## Transcribed page contents
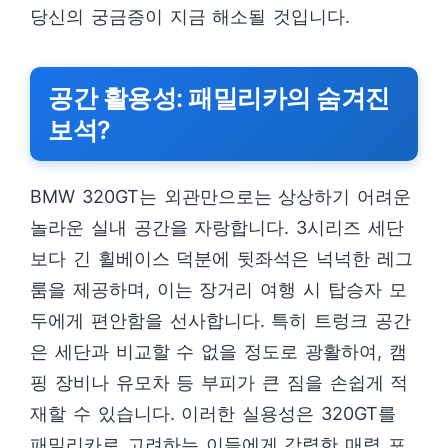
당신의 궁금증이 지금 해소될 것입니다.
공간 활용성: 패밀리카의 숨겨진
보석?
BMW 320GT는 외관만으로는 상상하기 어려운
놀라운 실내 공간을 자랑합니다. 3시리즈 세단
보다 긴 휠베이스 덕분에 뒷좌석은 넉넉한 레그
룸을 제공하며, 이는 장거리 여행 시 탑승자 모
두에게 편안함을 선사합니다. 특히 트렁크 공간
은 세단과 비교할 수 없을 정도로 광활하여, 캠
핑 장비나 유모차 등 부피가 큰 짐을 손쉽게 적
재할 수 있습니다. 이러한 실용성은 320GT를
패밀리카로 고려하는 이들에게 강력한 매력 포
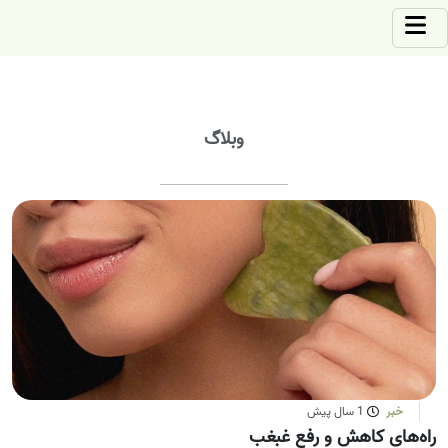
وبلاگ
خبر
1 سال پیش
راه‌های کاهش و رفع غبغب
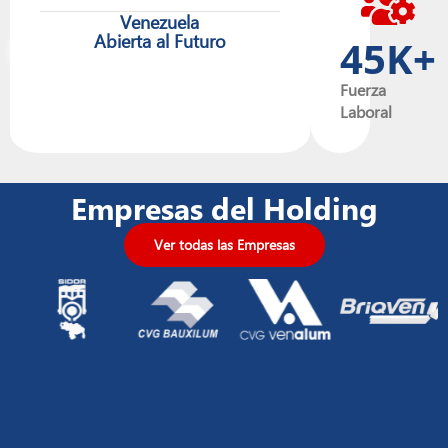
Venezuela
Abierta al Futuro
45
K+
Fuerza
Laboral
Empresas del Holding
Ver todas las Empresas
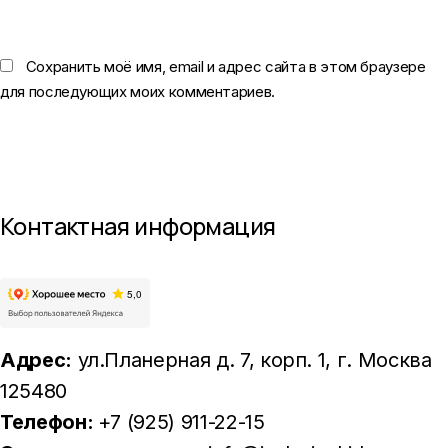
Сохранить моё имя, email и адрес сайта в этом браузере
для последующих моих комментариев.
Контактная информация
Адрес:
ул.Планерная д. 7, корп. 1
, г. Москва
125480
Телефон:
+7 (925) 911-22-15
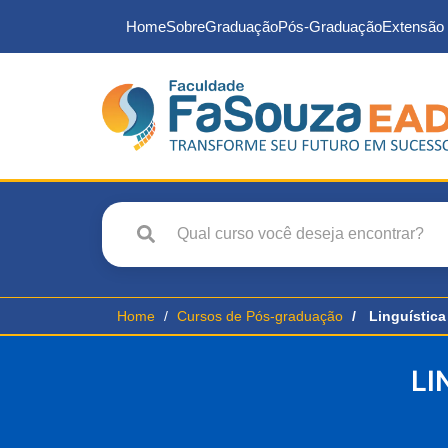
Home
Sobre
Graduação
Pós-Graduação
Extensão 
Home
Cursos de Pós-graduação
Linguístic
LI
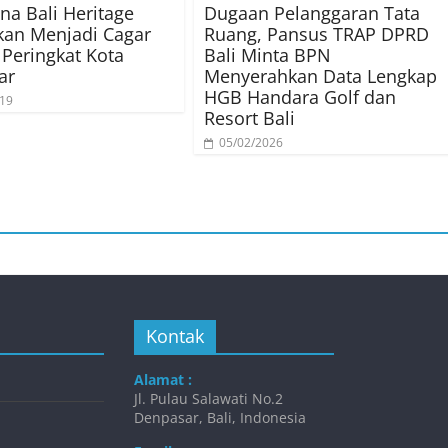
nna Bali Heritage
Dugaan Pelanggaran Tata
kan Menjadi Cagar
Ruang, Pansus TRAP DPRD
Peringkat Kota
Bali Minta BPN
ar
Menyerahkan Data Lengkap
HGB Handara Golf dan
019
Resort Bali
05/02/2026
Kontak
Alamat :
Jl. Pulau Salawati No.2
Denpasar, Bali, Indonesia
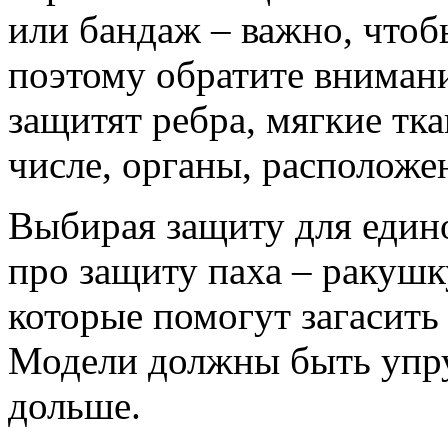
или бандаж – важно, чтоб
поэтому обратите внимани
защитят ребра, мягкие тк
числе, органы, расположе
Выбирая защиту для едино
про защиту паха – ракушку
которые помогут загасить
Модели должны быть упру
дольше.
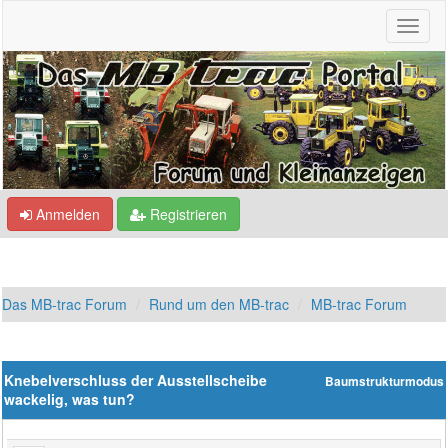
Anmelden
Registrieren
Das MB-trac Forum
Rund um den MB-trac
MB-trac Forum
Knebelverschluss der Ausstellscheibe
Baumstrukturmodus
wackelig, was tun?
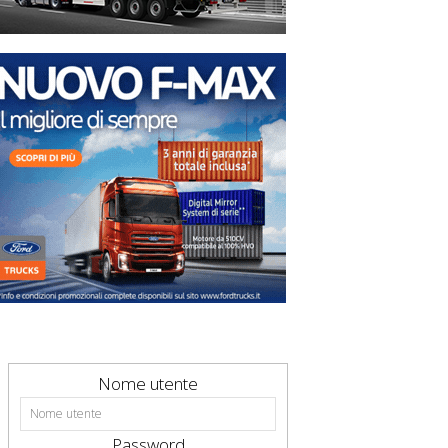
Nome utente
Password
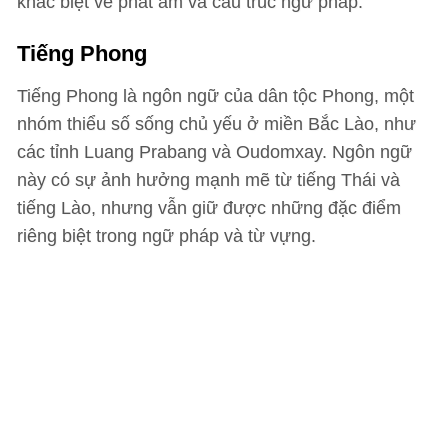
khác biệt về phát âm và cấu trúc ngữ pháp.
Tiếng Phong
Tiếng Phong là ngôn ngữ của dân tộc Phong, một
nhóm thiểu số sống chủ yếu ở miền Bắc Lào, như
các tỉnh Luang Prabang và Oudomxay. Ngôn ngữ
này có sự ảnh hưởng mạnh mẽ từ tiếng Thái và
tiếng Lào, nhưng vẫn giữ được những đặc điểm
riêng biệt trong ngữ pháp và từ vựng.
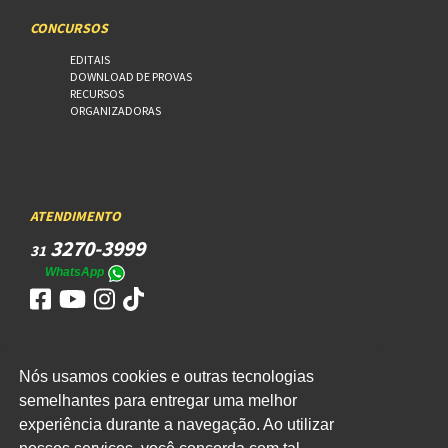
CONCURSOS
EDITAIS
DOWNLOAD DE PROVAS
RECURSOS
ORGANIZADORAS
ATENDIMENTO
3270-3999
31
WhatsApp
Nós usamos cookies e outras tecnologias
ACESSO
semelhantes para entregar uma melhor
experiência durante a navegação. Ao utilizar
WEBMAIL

## Exercise prompt
Every line from the one containing "DOWNLOAD DE PROVAS" through the end of the entries above must be echoed exactly, with both ends kept.

## Solution
DOWNLOAD DE PROVAS
RECURSOS
ORGANIZADORAS
ATENDIMENTO
3270-3999
31
WhatsApp
Nós usamos cookies e outras tecnologias
ACESSO
semelhantes para entregar uma melhor
experiência durante a navegação. Ao utilizar
WEBMAIL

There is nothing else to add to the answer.